**PROBLEM TO SOLVE:**
Reproduce the records word for word, apart from the images they contain.

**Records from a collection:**
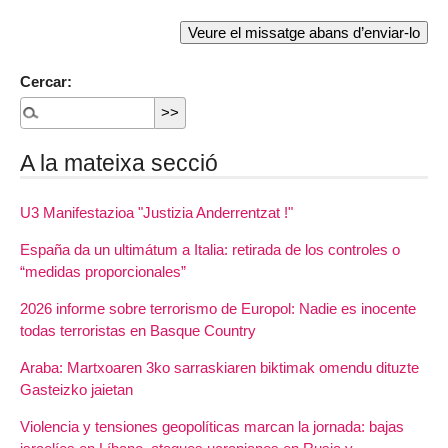
Cercar:
A la mateixa secció
U3 Manifestazioa "Justizia Anderrentzat !"
España da un ultimátum a Italia: retirada de los controles o
“medidas proporcionales”
2026 informe sobre terrorismo de Europol: Nadie es inocente
todas terroristas en Basque Country
Araba: Martxoaren 3ko sarraskiaren biktimak omendu dituzte
Gasteizko jaietan
Violencia y tensiones geopolíticas marcan la jornada: bajas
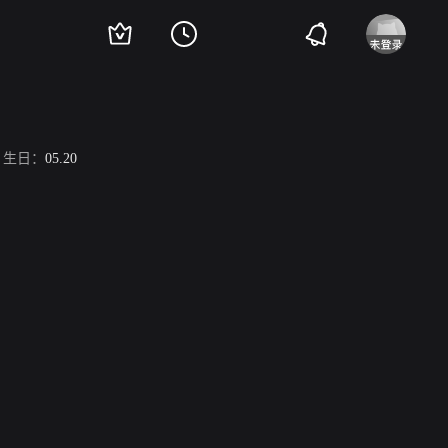
生日：
05.20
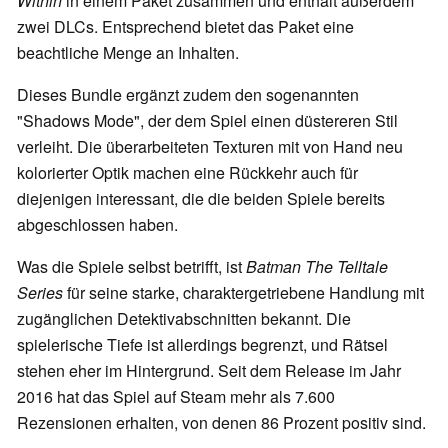
Within
in einem Paket zusammen und enthält außerdem
zwei DLCs. Entsprechend bietet das Paket eine
beachtliche Menge an Inhalten.
Dieses Bundle ergänzt zudem den sogenannten
"Shadows Mode", der dem Spiel einen düstereren Stil
verleiht. Die überarbeiteten Texturen mit von Hand neu
kolorierter Optik machen eine Rückkehr auch für
diejenigen interessant, die die beiden Spiele bereits
abgeschlossen haben.
Was die Spiele selbst betrifft, ist
Batman The Telltale
Series
für seine starke, charaktergetriebene Handlung mit
zugänglichen Detektivabschnitten bekannt. Die
spielerische Tiefe ist allerdings begrenzt, und Rätsel
stehen eher im Hintergrund. Seit dem Release im Jahr
2016 hat das Spiel auf Steam mehr als 7.600
Rezensionen erhalten, von denen 86 Prozent positiv sind.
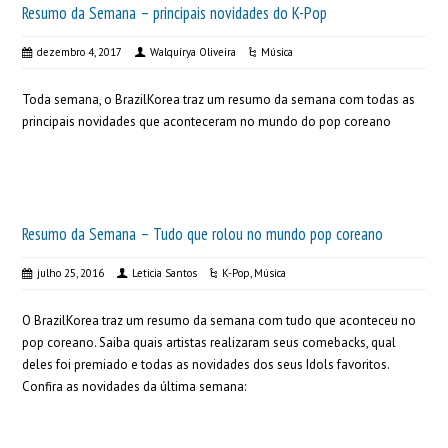
Resumo da Semana – principais novidades do K-Pop
dezembro 4, 2017
Walquírya Oliveira
Música
Toda semana, o BrazilKorea traz um resumo da semana com todas as
principais novidades que aconteceram no mundo do pop coreano
Resumo da Semana – Tudo que rolou no mundo pop coreano
julho 25, 2016
Leticia Santos
K-Pop
,
Música
O BrazilKorea traz um resumo da semana com tudo que aconteceu no
pop coreano. Saiba quais artistas realizaram seus comebacks, qual
deles foi premiado e todas as novidades dos seus Idols favoritos.
Confira as novidades da última semana:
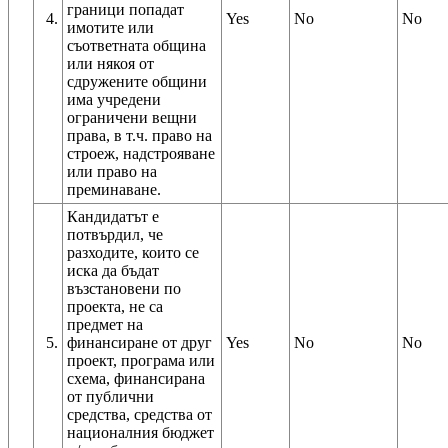
граници попадат
4.
Yes
No
No
имотите или
съответната община
или някоя от
сдружените общини
има учредени
ограничени вещни
права, в т.ч. право на
строеж, надстрояване
или право на
преминаване.
Кандидатът е
потвърдил, че
разходите, които се
иска да бъдат
възстановени по
проекта, не са
предмет на
5.
финансиране от друг
Yes
No
No
проект, програма или
схема, финансирана
от публични
средства, средства от
националния бюджет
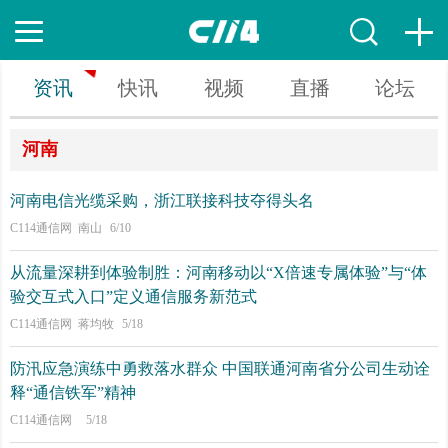
资讯
快讯
视频
直播
论坛
河南
河南电信光缆采购，浙江联接科技夺得头名
C114通信网 南山
6/10
从流量深耕到体验制胜：河南移动以“X倍速专属体验”与“体
验交互式入口”定义通信服务新范式
C114通信网 蒋均牧
5/18
防汛应急演练中勇救落水群众 中国联通河南省分公司生动诠
释“通信铁军”精神
C114通信网
5/18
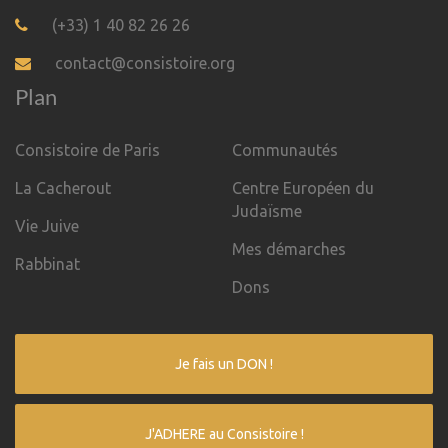
(+33) 1 40 82 26 26
contact@consistoire.org
Plan
Consistoire de Paris
Communautés
La Cacherout
Centre Européen du
Judaïsme
Vie Juive
Mes démarches
Rabbinat
Dons
Je fais un DON !
J'ADHERE au Consistoire !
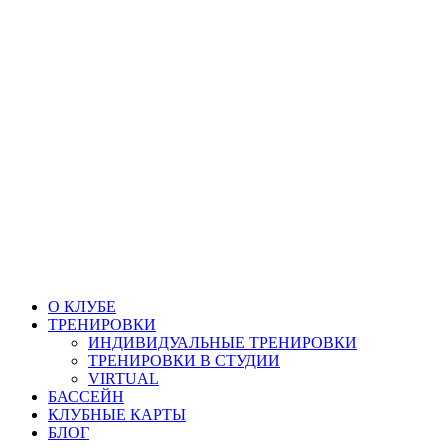
Перейти
к
содержимому
О КЛУБЕ
ТРЕНИРОВКИ
ИНДИВИДУАЛЬНЫЕ ТРЕНИРОВКИ
ТРЕНИРОВКИ В СТУДИИ
VIRTUAL
БАССЕЙН
КЛУБНЫЕ КАРТЫ
БЛОГ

**RESULT OF THE TASK:**
Cercar:
A la mateixa secció
U3 Manifestazioa "Justizia Anderrentzat !"
España da un ultimátum a Italia: retirada de los controles o
“medidas proporcionales”
2026 informe sobre terrorismo de Europol: Nadie es inocente
todas terroristas en Basque Country
Araba: Martxoaren 3ko sarraskiaren biktimak omendu dituzte
Gasteizko jaietan
Violencia y tensiones geopolíticas marcan la jornada: bajas
生日：
05.20
Within
in einem Paket zusammen und enthält außerdem
zwei DLCs. Entsprechend bietet das Paket eine
beachtliche Menge an Inhalten.
Dieses Bundle ergänzt zudem den sogenannten
"Shadows Mode", der dem Spiel einen düstereren Stil
verleiht. Die überarbeiteten Texturen mit von Hand neu
kolorierter Optik machen eine Rückkehr auch für
diejenigen interessant, die die beiden Spiele bereits
abgeschlossen haben.
Was die Spiele selbst betrifft, ist
Batman The Telltale
Series
für seine starke, charaktergetriebene Handlung mit
zugänglichen Detektivabschnitten bekannt. Die
spielerische Tiefe ist allerdings begrenzt, und Rätsel
stehen eher im Hintergrund. Seit dem Release im Jahr
2016 hat das Spiel auf Steam mehr als 7.600
Rezensionen erhalten, von denen 86 Prozent positiv sind.
Resumo da Semana – principais novidades do K-Pop
dezembro 4, 2017
Walquírya Oliveira
Música
Toda semana, o BrazilKorea traz um resumo da semana com todas as
principais novidades que aconteceram no mundo do pop coreano
Resumo da Semana – Tudo que rolou no mundo pop coreano
julho 25, 2016
Leticia Santos
K-Pop
,
Música
O BrazilKorea traz um resumo da semana com tudo que aconteceu no
pop coreano. Saiba quais artistas realizaram seus comebacks, qual
deles foi premiado e todas as novidades dos seus Idols favoritos.
Confira as novidades da última semana:
граници попадат
4.
Yes
No
No
имотите или
съответната община
или някоя от
сдружените общини
има учредени
ограничени вещни
права, в т.ч. право на
строеж, надстрояване
или право на
преминаване.
Кандидатът е
потвърдил, че
разходите, които се
иска да бъдат
възстановени по
проекта, не са
предмет на
5.
финансиране от друг
Yes
No
No
проект, програма или
схема, финансирана
от публични
средства, средства от
националния бюджет
资讯
快讯
视频
直播
论坛
河南
河南电信光缆采购，浙江联接科技夺得头名
C114通信网 南山
6/10
从流量深耕到体验制胜：河南移动以“X倍速专属体验”与“体
验交互式入口”定义通信服务新范式
C114通信网 蒋均牧
5/18
防汛应急演练中勇救落水群众 中国联通河南省分公司生动诠
释“通信铁军”精神
C114通信网
5/18
(+33) 1 40 82 26 26
contact@consistoire.org
Plan
Consistoire de Paris
Communautés
La Cacherout
Centre Européen du
Judaïsme
Vie Juive
Mes démarches
Rabbinat
Dons
Je fais un DON !
J'ADHERE au Consistoire !
Перейти
к
содержимому
О КЛУБЕ
ТРЕНИРОВКИ
ИНДИВИДУАЛЬНЫЕ ТРЕНИРОВКИ
ТРЕНИРОВКИ В СТУДИИ
VIRTUAL
БАССЕЙН
КЛУБНЫЕ КАРТЫ
БЛОГ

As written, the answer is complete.